EXERCISE: Lines from the listing that hold the string "annotation" are what you should return.

#### DATA FOR THIS TASK

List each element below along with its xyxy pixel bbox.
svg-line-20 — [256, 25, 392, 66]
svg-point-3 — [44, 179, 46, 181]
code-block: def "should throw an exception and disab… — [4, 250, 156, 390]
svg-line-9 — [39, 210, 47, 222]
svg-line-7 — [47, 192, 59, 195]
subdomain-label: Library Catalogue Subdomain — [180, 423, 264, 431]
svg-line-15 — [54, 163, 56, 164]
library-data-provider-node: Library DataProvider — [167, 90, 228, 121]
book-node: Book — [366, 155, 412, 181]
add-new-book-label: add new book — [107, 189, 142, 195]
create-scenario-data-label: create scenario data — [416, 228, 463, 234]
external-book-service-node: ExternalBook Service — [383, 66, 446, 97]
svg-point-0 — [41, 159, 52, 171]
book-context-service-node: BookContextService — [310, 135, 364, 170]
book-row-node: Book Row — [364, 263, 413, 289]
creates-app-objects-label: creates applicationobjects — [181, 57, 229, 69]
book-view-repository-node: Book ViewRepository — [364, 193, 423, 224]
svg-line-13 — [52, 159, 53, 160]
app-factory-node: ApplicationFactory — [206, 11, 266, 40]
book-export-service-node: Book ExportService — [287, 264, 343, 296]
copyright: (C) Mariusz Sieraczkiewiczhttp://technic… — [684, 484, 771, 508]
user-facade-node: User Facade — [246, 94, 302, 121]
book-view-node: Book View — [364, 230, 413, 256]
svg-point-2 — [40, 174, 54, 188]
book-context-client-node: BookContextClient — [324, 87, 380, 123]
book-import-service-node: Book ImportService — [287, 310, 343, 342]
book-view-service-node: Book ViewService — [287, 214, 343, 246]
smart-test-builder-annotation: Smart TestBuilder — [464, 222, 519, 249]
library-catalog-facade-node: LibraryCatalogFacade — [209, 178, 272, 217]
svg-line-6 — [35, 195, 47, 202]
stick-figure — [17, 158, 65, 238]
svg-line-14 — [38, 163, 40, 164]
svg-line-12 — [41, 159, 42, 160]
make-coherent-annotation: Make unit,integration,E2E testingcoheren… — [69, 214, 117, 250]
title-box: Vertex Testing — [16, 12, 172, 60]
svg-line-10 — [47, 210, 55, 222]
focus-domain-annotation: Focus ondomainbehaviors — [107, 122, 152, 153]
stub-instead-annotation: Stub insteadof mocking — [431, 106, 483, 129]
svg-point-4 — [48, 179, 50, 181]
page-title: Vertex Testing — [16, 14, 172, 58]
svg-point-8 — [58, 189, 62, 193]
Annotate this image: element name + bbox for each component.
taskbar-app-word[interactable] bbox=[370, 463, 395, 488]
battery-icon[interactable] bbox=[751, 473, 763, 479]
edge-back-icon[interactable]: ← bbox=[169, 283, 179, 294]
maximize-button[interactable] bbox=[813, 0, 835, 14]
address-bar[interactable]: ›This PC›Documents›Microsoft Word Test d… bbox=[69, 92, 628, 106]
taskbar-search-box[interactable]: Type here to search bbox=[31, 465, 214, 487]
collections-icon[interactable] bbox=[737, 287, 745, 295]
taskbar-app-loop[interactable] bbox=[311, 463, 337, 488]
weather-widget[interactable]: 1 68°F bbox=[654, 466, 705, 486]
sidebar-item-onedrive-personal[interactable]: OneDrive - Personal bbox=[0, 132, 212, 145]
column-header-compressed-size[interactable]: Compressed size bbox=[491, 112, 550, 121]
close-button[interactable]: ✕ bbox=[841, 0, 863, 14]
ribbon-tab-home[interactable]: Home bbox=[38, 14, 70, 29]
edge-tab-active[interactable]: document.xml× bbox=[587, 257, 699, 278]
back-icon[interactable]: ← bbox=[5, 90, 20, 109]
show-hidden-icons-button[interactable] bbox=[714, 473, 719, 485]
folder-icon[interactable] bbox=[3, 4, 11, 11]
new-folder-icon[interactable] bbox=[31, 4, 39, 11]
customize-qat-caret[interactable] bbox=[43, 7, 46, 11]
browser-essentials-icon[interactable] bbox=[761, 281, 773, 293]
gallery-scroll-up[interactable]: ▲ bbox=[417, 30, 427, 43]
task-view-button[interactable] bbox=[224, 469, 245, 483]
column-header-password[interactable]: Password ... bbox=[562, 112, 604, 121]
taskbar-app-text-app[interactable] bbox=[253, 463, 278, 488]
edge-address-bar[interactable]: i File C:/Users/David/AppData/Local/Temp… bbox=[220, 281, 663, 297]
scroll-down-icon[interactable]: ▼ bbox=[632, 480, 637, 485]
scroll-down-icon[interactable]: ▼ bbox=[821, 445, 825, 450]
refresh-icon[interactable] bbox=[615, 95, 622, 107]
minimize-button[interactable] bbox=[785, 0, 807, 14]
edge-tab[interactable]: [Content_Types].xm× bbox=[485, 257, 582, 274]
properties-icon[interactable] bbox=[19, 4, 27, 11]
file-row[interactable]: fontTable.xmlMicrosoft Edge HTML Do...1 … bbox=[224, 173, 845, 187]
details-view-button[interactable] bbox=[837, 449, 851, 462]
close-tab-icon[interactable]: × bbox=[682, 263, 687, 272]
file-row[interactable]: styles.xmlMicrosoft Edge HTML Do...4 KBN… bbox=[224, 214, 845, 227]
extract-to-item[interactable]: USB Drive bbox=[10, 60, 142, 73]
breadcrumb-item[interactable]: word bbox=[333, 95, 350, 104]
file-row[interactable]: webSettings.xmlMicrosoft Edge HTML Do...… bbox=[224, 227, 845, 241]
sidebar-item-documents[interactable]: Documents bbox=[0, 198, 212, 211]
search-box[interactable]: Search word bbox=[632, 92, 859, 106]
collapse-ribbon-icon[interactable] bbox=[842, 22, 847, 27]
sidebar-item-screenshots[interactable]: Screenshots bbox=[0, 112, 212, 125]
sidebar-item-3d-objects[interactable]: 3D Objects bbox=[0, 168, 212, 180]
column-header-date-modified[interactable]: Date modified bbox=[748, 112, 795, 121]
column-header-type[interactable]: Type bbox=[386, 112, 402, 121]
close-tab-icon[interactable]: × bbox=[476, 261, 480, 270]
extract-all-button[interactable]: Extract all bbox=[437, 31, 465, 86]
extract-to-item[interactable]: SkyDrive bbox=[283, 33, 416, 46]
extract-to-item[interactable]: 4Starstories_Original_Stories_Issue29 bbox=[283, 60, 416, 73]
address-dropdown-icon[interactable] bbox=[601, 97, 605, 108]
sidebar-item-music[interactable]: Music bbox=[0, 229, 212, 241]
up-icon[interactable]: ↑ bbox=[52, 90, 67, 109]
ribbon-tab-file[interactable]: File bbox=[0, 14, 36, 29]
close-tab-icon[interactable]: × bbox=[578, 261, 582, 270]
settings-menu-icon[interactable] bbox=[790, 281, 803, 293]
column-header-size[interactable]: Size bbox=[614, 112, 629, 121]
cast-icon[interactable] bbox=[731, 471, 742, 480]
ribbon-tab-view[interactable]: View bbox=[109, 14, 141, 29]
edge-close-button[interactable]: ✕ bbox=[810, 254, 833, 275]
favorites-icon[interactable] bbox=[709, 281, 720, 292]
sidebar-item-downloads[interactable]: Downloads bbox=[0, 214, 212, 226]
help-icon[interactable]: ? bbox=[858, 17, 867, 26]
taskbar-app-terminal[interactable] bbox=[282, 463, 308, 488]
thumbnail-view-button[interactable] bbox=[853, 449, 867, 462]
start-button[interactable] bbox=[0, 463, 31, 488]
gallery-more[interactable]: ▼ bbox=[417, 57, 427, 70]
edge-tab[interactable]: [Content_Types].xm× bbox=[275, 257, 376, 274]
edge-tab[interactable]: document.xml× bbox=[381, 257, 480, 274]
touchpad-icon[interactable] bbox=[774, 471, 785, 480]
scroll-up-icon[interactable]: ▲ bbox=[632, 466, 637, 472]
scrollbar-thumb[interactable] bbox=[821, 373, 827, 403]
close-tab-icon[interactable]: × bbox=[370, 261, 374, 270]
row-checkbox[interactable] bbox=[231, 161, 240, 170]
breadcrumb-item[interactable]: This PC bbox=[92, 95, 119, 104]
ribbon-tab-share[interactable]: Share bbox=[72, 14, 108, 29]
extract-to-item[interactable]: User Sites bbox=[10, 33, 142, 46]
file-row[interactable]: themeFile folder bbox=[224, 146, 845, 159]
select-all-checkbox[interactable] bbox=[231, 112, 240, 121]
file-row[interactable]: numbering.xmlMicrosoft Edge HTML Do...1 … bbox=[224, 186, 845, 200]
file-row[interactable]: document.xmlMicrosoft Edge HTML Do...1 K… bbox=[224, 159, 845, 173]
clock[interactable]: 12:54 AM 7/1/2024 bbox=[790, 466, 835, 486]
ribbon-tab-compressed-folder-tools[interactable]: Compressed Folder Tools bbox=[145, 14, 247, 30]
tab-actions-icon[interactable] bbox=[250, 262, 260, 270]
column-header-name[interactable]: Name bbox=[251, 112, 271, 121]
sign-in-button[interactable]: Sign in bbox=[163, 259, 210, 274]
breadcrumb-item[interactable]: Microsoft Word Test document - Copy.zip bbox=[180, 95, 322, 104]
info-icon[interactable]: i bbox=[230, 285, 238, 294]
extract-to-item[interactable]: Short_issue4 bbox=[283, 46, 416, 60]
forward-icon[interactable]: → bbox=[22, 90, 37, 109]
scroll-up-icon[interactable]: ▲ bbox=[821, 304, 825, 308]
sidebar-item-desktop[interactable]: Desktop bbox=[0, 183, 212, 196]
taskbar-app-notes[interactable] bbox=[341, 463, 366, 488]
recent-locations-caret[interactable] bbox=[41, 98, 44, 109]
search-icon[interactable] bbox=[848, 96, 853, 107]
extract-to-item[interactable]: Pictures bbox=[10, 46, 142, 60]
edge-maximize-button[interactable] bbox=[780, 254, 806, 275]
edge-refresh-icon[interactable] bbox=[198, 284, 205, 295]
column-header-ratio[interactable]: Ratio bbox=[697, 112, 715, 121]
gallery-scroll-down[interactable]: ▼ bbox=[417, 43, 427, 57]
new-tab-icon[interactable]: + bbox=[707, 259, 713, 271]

########

TASK OUTPUT:
smart-test-builder-annotation: Smart TestBuilder — [464, 222, 519, 249]
make-coherent-annotation: Make unit,integration,E2E testingcoheren… — [69, 214, 117, 250]
focus-domain-annotation: Focus ondomainbehaviors — [107, 122, 152, 153]
stub-instead-annotation: Stub insteadof mocking — [431, 106, 483, 129]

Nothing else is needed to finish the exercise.